Purpose : Photoexcitation of rhodopsin results in the hydrolysis of all-trans-retinal (ATR) - a potent photosensitizer that, upon absorption of light in the presence of oxygen, generates its reactive form¹O₂. It is believed that ATR is rapidly reduced to retinol that prevents its photosensitizing effects. The aim of this study was to determine the yields of ¹O₂ generation by discs isolated from dark-adapted bovine POS as a function of time after photobleaching and compare that kinetics with the kinetics of ATR hydrolysis and enzymatic reduction.

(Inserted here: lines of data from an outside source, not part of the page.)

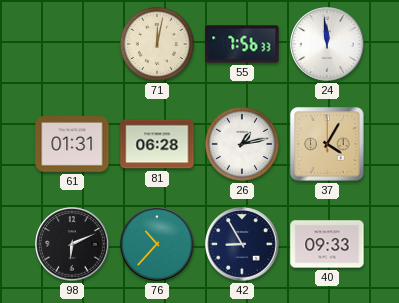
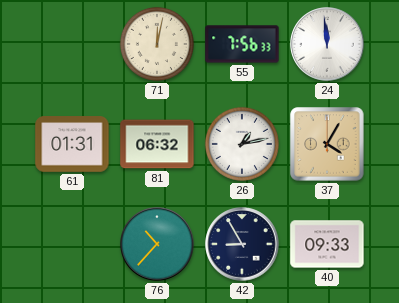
81: 06:28 -> 06:32
98: 6:11 -> none
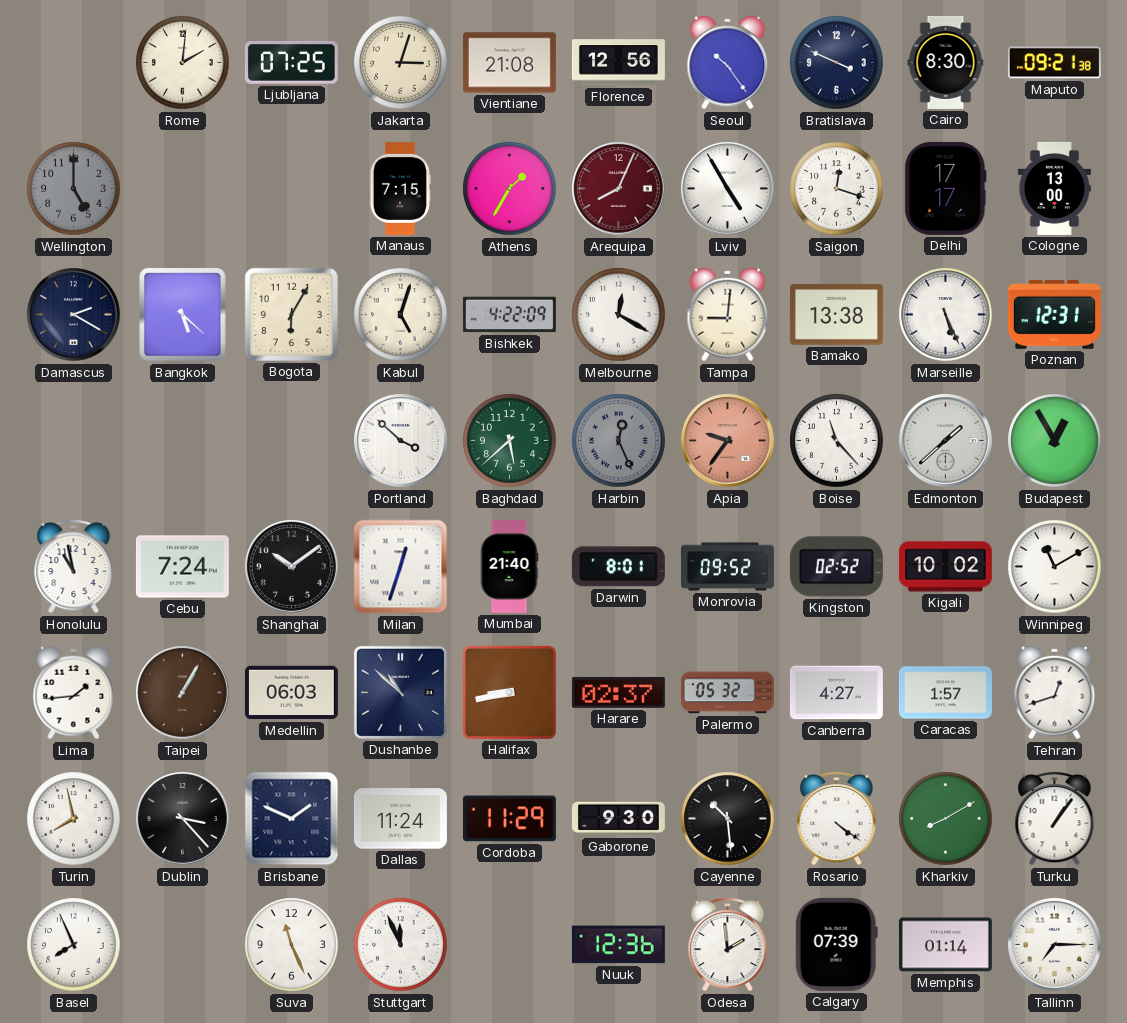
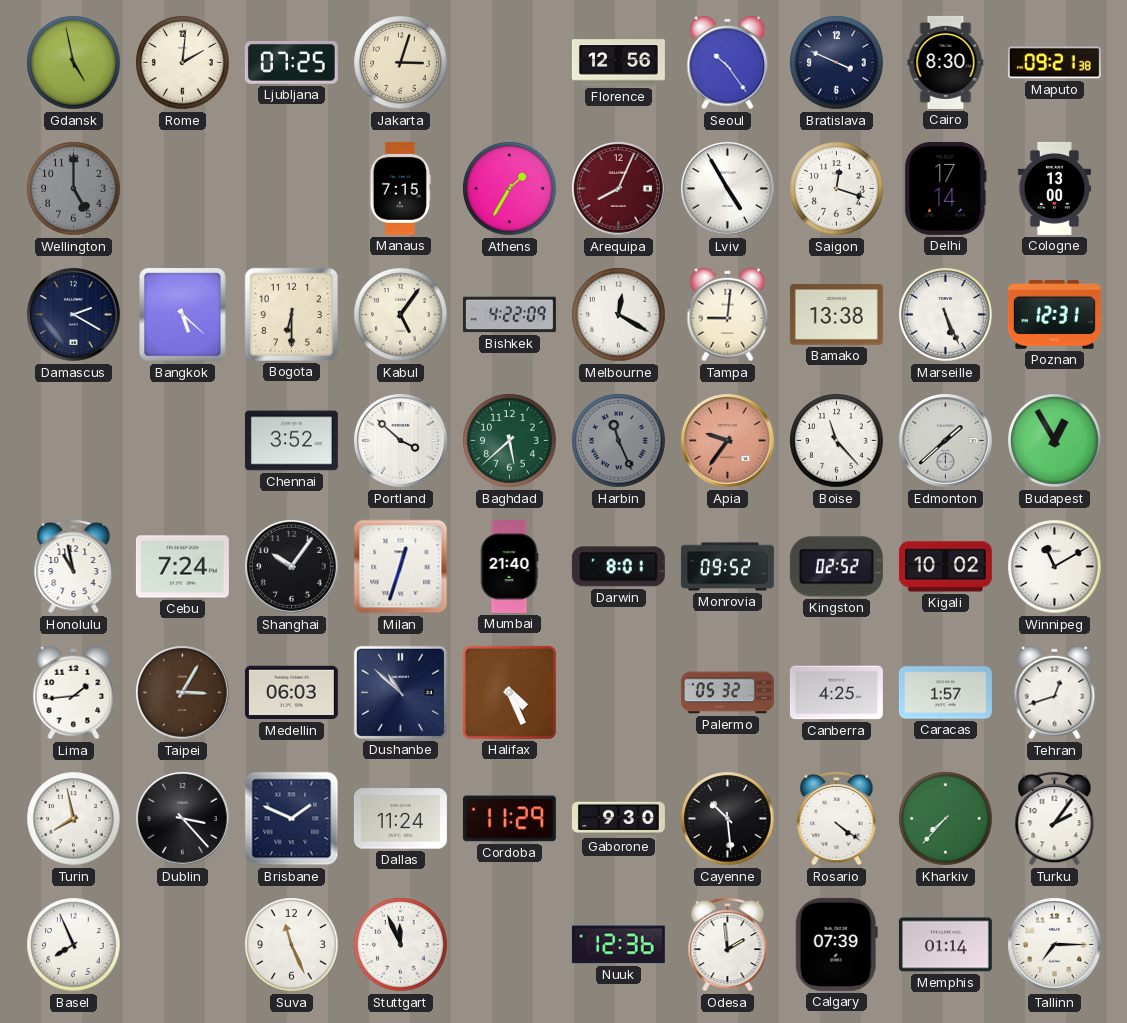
Gdansk: none -> 4:58
Vientiane: 21:08 -> none
Delhi: 17:17 -> 17:14
Bogota: 6:05 -> 6:30
Kabul: 5:03 -> 5:06
Chennai: none -> 3:52
Harbin: 12:26 -> 11:26
Shanghai: 10:09 -> 10:06
Taipei: 1:05 -> 3:05
Halifax: 8:43 -> 4:26
Harare: 02:37 -> none
Canberra: 4:27 -> 4:25
Kharkiv: 8:10 -> 7:37
Turku: 1:06 -> 2:06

Methods : Dark-adapted discs from bovine POS were isolated by differential centrifugation. Exposure for 1 min to green light was used to bleach rhodopsin. The hydrolysis of ATR after bleaching of rhodopsin was monitored using intrinsic tryptophan fluorescence at 330 nm excited by 295 nm light. Reduction of ATR was monitored in the presence of NADPH/ATP by retinol fluorescence at 490 nm excited by 324 nm light. Phosphorescence of ¹O₂ at 1270 nm was monitored after a 5 ns laser pulse from the suspension of dark-adapted discs and at selected times after discs photobleaching.

Results : The rates of increase in Trp fluorescence after rhodopsin photobleaching were (3.1 ± 0.1)x10^-3s^-1 and (8.2 ± 0.3)x10^-3s^-1 at 19°C and 37°C, respectively. In the presence of equimolar NADPH to rhodopsin, retinol fluorescence increased with a rate of (7.00 ± 0.04) x 10^-4 s^-1. The yield of ¹O₂ sharply increased immediately after 1 minute photobleaching and a subsequent slower increase followed the kinetics of ATR hydrolysis and reaching a plateau after about 10 min where the yield of ¹O₂ increaed by an additional 25% in comparison with its yield immediately after bleaching. The reduction of ATR to retinol led to a decrease of ¹O₂ yields 40 min after bleaching only by 37%.

Conclusions : Unexpectedly, photobleaching of POS discs results in a rapid increase in the yield of ¹O₂ , that occurs on a faster timescale than hydrolysis of ATR. A subsequent slow increase in ¹O₂ yields follows a similar kinetics as the hydrolysis of ATR, suggesting that all-trans-retinylidene form of ATR bound via Schiff-base linkage to Lys296 in opsin can photosensitize singlet oxygen generation and the yields further increase upon its hydrolysis. Moreover, in addition to ATR, retinol can contribute to singlet oxygen generation.

This abstract was presented at the 2024 ARVO Annual Meeting, held in Seattle, WA, May 5-9, 2024.